There is, however, the difference between serving the needs of individual organizations that make funding decisions and serving the needs of donors and others trying to make funding decisions. In philanthropy - where sharing ideas about what works is crucial to 1) influencing where dollars go and 2) addressing any of the social concerns we care about on a scale that can be meaningful, the investments in measures/data/indices etc are almost the "backbone" of a more informed and effective capital system.
What I think is possible here is something between independent "creativity and exploration" and "top down" directives - but that will allow for multiple meaningful measures to be developed AND for the world of potential users of those metrics to see that menu as it develops, choose from among its many items, and in fact, inform the development and application of new measures/metrics/data systems/indices.
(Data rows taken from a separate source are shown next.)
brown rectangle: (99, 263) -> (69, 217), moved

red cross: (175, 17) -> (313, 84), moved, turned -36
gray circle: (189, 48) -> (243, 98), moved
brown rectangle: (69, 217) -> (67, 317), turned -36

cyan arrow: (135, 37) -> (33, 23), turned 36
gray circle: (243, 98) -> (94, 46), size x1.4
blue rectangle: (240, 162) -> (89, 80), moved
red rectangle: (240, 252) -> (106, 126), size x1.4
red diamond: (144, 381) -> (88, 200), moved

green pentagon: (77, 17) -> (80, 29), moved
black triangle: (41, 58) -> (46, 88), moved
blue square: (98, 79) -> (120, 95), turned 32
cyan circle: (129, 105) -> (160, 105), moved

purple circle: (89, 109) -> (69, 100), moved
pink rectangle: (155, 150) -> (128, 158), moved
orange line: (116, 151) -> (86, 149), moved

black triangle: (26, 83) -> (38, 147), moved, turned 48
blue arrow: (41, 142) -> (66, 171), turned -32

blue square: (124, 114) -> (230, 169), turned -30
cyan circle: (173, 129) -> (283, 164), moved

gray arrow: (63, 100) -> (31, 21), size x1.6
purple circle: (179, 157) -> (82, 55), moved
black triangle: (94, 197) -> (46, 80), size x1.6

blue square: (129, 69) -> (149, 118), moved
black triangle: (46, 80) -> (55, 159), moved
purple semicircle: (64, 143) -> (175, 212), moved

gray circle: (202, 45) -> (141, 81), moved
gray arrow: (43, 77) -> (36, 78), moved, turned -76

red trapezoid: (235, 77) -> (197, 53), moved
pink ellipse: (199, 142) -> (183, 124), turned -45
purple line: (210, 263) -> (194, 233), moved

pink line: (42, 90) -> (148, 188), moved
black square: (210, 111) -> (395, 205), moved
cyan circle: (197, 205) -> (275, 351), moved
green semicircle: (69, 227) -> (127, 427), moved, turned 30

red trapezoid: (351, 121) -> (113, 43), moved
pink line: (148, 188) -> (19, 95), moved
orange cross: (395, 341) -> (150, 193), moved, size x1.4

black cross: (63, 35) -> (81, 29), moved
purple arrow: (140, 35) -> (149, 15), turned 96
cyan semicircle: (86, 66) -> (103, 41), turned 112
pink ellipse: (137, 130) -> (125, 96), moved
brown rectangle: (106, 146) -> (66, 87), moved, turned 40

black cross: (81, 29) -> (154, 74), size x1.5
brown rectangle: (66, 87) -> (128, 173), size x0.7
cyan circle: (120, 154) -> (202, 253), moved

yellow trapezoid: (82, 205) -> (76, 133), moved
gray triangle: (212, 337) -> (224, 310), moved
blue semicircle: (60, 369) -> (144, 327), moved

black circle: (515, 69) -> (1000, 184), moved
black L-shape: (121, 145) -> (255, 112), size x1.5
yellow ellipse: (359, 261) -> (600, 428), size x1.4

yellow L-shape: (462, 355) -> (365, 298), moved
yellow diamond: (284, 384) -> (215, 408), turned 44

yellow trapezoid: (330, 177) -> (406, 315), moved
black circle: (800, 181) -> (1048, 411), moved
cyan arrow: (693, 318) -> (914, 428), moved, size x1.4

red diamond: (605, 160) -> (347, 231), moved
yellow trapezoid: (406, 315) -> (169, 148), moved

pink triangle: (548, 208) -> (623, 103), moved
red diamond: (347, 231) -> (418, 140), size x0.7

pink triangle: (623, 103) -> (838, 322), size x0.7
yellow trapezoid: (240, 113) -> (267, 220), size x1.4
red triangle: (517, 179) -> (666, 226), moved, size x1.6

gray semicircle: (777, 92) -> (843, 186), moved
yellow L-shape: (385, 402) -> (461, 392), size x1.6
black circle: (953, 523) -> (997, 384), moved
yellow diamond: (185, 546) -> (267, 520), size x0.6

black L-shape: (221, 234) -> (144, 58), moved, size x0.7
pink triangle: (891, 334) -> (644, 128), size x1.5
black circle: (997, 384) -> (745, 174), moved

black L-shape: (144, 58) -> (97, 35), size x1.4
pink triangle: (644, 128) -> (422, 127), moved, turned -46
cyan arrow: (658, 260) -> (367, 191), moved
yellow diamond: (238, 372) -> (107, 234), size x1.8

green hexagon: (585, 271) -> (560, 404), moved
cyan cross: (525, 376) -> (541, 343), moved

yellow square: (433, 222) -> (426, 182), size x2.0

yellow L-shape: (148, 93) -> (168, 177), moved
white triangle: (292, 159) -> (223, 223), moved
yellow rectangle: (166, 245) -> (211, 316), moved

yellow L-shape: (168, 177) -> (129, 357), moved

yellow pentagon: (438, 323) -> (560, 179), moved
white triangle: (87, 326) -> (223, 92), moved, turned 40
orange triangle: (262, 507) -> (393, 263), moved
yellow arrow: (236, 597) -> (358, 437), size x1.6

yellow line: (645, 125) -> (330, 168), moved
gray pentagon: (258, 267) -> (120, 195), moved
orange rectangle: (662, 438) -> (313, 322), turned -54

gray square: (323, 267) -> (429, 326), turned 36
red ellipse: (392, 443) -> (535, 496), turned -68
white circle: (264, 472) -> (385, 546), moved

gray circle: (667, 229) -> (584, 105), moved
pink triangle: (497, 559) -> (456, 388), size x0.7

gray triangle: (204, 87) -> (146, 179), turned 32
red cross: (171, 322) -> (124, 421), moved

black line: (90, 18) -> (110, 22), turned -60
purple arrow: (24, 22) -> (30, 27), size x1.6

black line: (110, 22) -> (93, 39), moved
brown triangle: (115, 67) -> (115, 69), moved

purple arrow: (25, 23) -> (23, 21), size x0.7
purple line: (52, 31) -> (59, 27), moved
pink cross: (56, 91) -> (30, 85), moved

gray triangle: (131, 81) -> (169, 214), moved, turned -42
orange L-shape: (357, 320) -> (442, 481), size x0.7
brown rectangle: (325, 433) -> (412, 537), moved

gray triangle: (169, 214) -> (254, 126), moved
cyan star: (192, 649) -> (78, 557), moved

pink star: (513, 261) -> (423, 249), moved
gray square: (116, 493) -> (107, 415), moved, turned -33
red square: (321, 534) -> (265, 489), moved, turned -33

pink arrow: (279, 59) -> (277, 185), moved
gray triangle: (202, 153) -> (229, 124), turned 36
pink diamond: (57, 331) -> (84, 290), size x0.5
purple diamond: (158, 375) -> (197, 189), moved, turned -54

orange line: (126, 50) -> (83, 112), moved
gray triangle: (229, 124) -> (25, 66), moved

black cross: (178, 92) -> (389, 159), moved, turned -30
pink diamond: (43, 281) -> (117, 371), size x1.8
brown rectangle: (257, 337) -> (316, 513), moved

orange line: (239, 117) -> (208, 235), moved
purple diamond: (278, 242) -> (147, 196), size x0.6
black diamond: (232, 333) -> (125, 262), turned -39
Getting the "crowd" involved is critical - as informants, decision makers, users. And right now, the only systems we have that reach any kind of crowd are Guidestar and Charity Navigator, both of which have proven there are millions of people who want better information and will use it, and neither of which have yet been able to offer the first slice of such information. So we have better information, being developed and tested in small batches (effectively in secret from the market of potential users) and delivery systems that do reach the broader market but are not yet delivering the best possible thinking on the subject of measuring social impact. What an incredible opportunity for the field!"